The planners at Auckland Council are once again having to explain to Aucklanders why another piece of the city's diminished heritage stock should be destroyed. Events surrounding the consent to demolish the 130-year-old cottage at 18 Paget St in Freemans Bay expose a peculiarly Auckland story - the planning department's ongoing reluctance to respond to Aucklanders' vision for their own city.
The cottage may appear a small, unimpressive example of our past not worth the fuss, but it has revealed the questionable processes and values at work in this city for decades. At the bottom of this saga is the undemocratic nature of the city's planning processes and a self-perpetuating culture of high-handed exclusion.
At any one time there are groups and individuals around Auckland struggling to be heard on local development issues, shut out of a process the council would have us believe is inclusive. The common denominator for them is the council's unseen, unaccountable planning department.

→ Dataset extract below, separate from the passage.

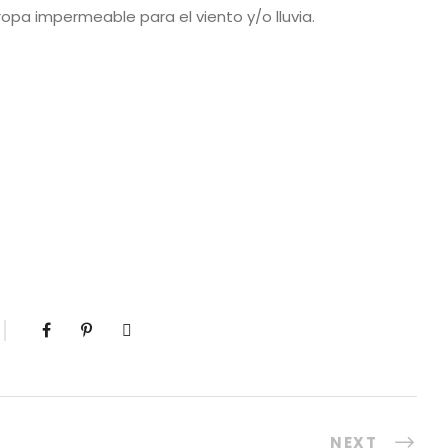
 ropa impermeable para el viento y/o lluvia.
NEXT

Chief executive Doug McKay's strong words to his planners last week about heritage protection amount to an admission something's very wrong there. His promise of a new culture at the Super City is encouraging, but it'll take more than that to dislodge entrenched "we know what's good for you" attitudes and stop the planning tail wagging the council dog.
Over time, the department has made Auckland an arena for developers to make money using our built heritage as the commodity. The city is littered with the evidence - the meaningless facadism of the Jean Batten building and the Edwardian Queen's Head pub; Ponsonby's old vinegar factory flattened instead of being renovated for new uses; Fanshawe St's historic commercial buildings gone, with most of Newmarket's originality and much in Symonds St; grey and dismal Hobson St stripped of history and character.